Verfasst: Mo 11. Dez 2017, 10:10
von Andreas Taeger
Hallo Kollegen, da mein Vorschlag eines Grabenwahlsystems im anderen Thread eher negative Reaktionen hervorrief, komme ich hier nun mit einer weiteren Idee eines neuen Bundestagswahlrechts: Es bleibt grundsätzlich beim aktuellen Wahlsystem mit Erst- und Zweitstimme für Direktkandidaten und Parteilisten. Doch bei der Ermittlung der Mindessitze jeder Landesliste wird lediglich das Zweitstimmenergebnis berücksichtigt, nicht aber die Anzahl der siegreichen Direktkandidaten. Mein Vorschlag wäre nämlich, dass jeder Landespartei nur soviele Direktmandate zugebilligt werden, wie ihr nach Zweitstimmen in diesem Bundesland zustehen. Die überzähligen siegreichen Direktkandidaten erhalten kein Mandat. Hierfür müsste eine Rangliste der siegreichen Direktkandidaten dieser Partei erstellt werden, z.B. nach dem jeweilig erzielten Erststimmenanteil in Prozent. Die Kandidaten mit den schlechtesten Erststimmenprozenten landen hinten in der Liste und fallen damit durch. In Wahlkreisen, in denen der siegreiche Kandidat aufgrund dieser Aussortierung nicht zum Zuge kommt, wird dann der Zweitplatzierte Inhaber des Direktmandats. Auf diese Weise würde der Bundestag nicht durch Überhang- und Ausgleichsmandate aufgebläht, es würde weiter bei der personalisierten Verhältniswahl bleiben und jeder Wahlkreis hätte seinen direkt gewählten Abgeordneten (auch wenn dies nicht immer der Erstplatzierte war). Wie ist eure Meinung zu diesem Vorschlag? _

Neues Bundestagswahlrecht: SNTV in Zweimannwahlkreisen

Verfasst: Mo 11. Dez 2017, 13:47
von Jan W.
Nichtzuteilung ist die unangenehme kleine Schwester des logischere. Schritts WENIGER WAHLKREISE. Und bei der Auswahl Deines Rangfolgekriteriums entscheidest Du Dich für eine besonders problematische Lösung. Sehr viele Wahlkreise sind in Deutschland sehr unspannend. Paderborn und Kulmbach sind dunkelschwarz, Gelsenkirchen und Emden/Aurich tiefrot. Sie sind für die Gegenseite ungewinnbar. Spannend sind Wahlkreise in der Mitte - Swing-Wahlkreise, deren Ausgang kaum vorherzusagen ist. Da wird hart gekämpft, da wird mitgefiebert. Und die werden auch nicht mit 40/50/60% gewonnen - gerade da wird der Sieger mit Prozenten in den 30ern vom Platz gehen. Und genau den umkämpften Teil der Mehrheitswahlkomponente nimmst Du ins Visier und willst ihn durch einen Zufallsgenerator ersetzen, während die Erbhöfe, in der Parteien auch einen Besenstiel aufstellen könnten, Deine schützende Hand erfahren. Würde man die Zielpersonen Deiner Streichung identifizieren, lass mich raten: es würde bei der Union fast ausschließlich kreisfreie Städte in der Liste geben. Und wenn Berlin mal eine weniger bunte Wahlkreiskarte hätte, würde Dein Mechanismus vor allem im Osten der Stadt toben.
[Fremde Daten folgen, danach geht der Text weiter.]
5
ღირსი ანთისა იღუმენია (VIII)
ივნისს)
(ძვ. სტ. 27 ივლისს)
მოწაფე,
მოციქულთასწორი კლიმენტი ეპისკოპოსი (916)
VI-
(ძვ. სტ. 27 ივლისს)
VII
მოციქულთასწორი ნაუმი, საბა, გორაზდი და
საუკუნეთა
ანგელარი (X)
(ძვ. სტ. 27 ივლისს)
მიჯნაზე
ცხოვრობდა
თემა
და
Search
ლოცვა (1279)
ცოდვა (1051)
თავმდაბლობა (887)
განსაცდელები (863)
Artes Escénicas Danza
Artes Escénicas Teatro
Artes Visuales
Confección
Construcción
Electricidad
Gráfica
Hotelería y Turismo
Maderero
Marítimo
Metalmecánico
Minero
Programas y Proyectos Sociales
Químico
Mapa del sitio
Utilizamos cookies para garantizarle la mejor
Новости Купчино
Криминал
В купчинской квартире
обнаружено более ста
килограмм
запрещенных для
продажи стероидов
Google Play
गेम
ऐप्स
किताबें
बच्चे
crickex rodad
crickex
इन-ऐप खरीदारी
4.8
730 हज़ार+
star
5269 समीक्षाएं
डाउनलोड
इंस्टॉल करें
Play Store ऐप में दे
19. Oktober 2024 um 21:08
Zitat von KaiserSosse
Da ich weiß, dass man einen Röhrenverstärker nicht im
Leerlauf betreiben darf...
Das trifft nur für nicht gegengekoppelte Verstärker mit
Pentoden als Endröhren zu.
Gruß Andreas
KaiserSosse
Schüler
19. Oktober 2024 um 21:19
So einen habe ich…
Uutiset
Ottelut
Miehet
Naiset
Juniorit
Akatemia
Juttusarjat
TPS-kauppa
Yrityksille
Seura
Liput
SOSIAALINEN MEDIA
Neues Bundestagswahlrecht: SNTV in Zweimannwahlkreisen

Verfasst: Mo 11. Dez 2017, 15:01
von Andreas Taeger
@ Jan W. Weniger Wahlkreise gingen auch, aber selbst dann ist nicht gewährleistet, dass es keine Überhangmandate gibt. Außerdem wird doch von fast allen Forumsteilnehmern immer wieder die sprichwörtliche "Nähe" zwisc

Neues Bundestagswahlrecht: SNTV in Zweimannwahlkreisen

Verfasst: Mo 11. Dez 2017, 16:10
von Thomas Frings
Nichtzuteilung überzähliger Direktmandate ist natürlich die sinnvollste Lösung, wenn man das jetzige Zuteilungsverfahren nicht fundamental ändern will. So etwas gab es von 1954 bis 1966 in Bayern, da schieden die Bewerber mit den wenigsten Gesamtstimmen aus. 1954 wurden deshalb die CSU-Direktkandidaten in den Stimmkreisen Deggendorf und Bogen-Viechtach nicht gewählt. Die CSU hatte alle 12 Stimmkreise in Niederbayern gewonnen, ihr standen aber nach Proporz nur 10 Sitze zu.
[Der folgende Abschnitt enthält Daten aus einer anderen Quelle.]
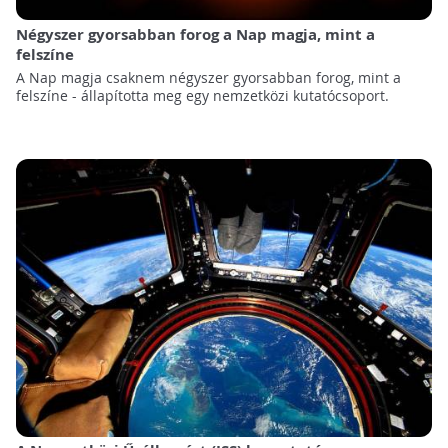
Négyszer gyorsabban forog a Nap magja, mint a
felszíne
A Nap magja csaknem négyszer gyorsabban forog, mint a
felszíne - állapította meg egy nemzetközi kutatócsoport.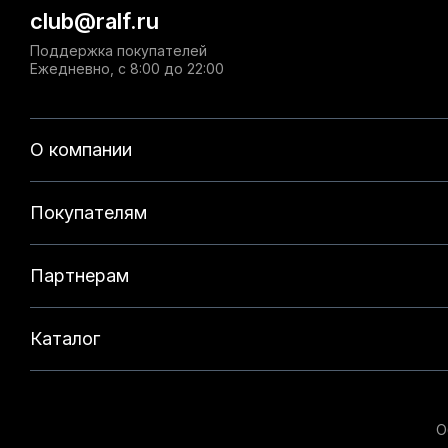
club@ralf.ru
Поддержка покупателей
Ежедневно, с 8:00 до 22:00
О компании
Покупателям
Партнерам
Каталог
О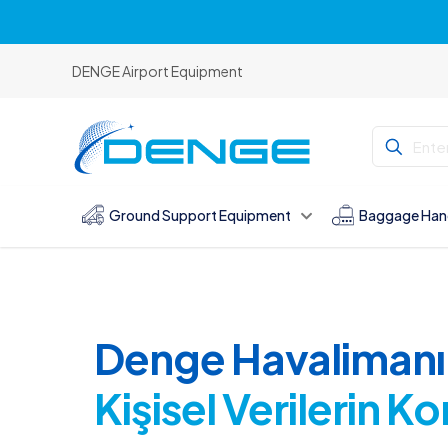
DENGE Airport Equipment
Ground Support Equipment
Baggage Han
Denge Havalimanı 
Kişisel Verilerin K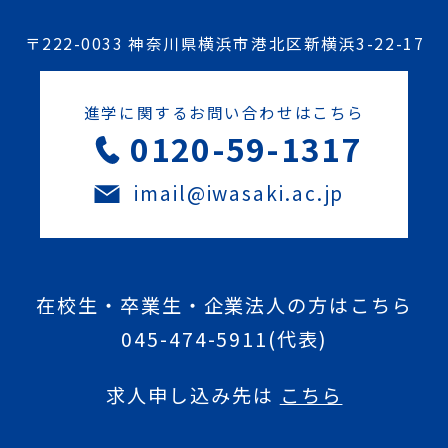
〒222-0033 神奈川県横浜市港北区新横浜3-22-17
進学に関するお問い合わせはこちら
0120-59-1317
imail@iwasaki.ac.jp
在校生・卒業生・企業法人の方はこちら
045-474-5911
(代表)
求人申し込み先は
こちら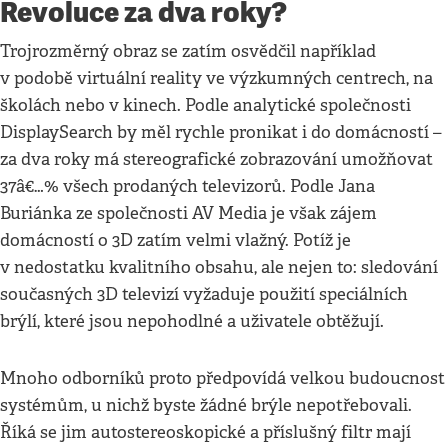
Revoluce za dva roky?
Trojrozměrný obraz se zatím osvědčil například
v podobě virtuální reality ve výzkumných centrech, na
školách nebo v kinech. Podle analytické společnosti
DisplaySearch by měl rychle pronikat i do domácností –
za dva roky má stereografické zobrazování umožňovat
37â€…% všech prodaných televizorů. Podle Jana
Buriánka ze společnosti AV Media je však zájem
domácností o 3D zatím velmi vlažný. Potíž je
v nedostatku kvalitního obsahu, ale nejen to: sledování
současných 3D televizí vyžaduje použití speciálních
brýlí, které jsou nepohodlné a uživatele obtěžují.
Mnoho odborníků proto předpovídá velkou budoucnost
systémům, u nichž byste žádné brýle nepotřebovali.
Říká se jim autostereoskopické a příslušný filtr mají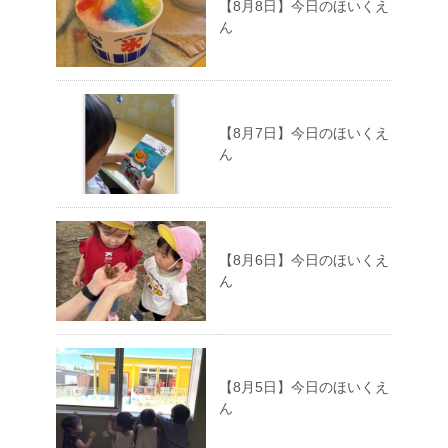
【8月8日】今日のほいくえ
ん
【8月7日】今日のほいくえ
ん
【8月6日】今日のほいくえ
ん
【8月5日】今日のほいくえ
ん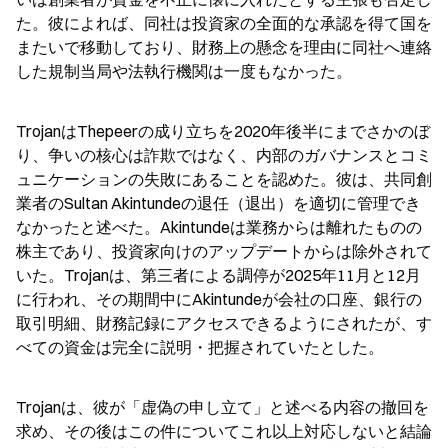
た。彼によれば、同社は投資家の全面的な承認を得て国を
またいで移動しており、財務上の懸念を理由に同社へ連絡
した規制当局や法執行機関は一度もなかった。
TrojanはThepeerの成り立ちを2020年後半にまでさかのぼ
り、争いの核心は詐欺ではなく、内部のガバナンスとコミ
ュニケーションの失敗にあることを認めた。彼は、共同創
業者のSultan Akintundeの退任（退出）を適切に管理でき
なかったと述べた。Akintundeは業務からは離れたものの
株主であり、投資家向けのアップデートからは除外されて
いた。Trojanは、第三者による調停が2025年11月と12月
に行われ、その期間中にAkintundeが会社の口座、銀行の
取引明細、財務記録にアクセスできるようにされたが、す
べての資金は完全に説明・把握されていたとした。
Trojanは、彼が「虚偽の申し立て」と述べる内容の撤回を
求め、その後はこの件についてこれ以上対応しないと結論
Neues Bundestagswahlrecht: SNTV in Zweimannwahlkreisen

Verfasst: Mo 11. Dez 2017, 16:25
von Jan W.
Ich find das komplette System absurd - die Rangfolge auf der Landesliste fänd ich minder schlimm, weil sie regionaler ausgewogen ist und sowohl Erbhof- als auch Swing-Wahlkreise vom Streichungsrisiko betroffen wären. Die "sprichwörtliche Nähe" ist hier im Forum kein übergroßes Argument - und sie wird pervertiert, wenn mir nachträglich der Zweitplatzierte als Direktabgeordneter aufgedrückt wird. Wie nennt man den Zweitplatzierten eigentlich, wenn er mit weniger Stimmen als das Großmaul das Mandat beansprucht? Eva Högl SPD 23,5% Stephan Rauhut LINKE 20,4% Frank Henkel CDU 18,6% Özcan Mutlu GRÜNE 17,9% Warum Rauhut, Henkel oder Mutlu in Berlin-Mitte weniger illegitime Abgeordnete sein sollen, wird mir nicht ganz klar. Größere Wahlkreise sind in Ordnung, wenn sie mehr Mandate produzieren - und auch Anhänger der zweitgrößten Partei das Gefühl haben, einen regionalen Ansprechpartner zu haben.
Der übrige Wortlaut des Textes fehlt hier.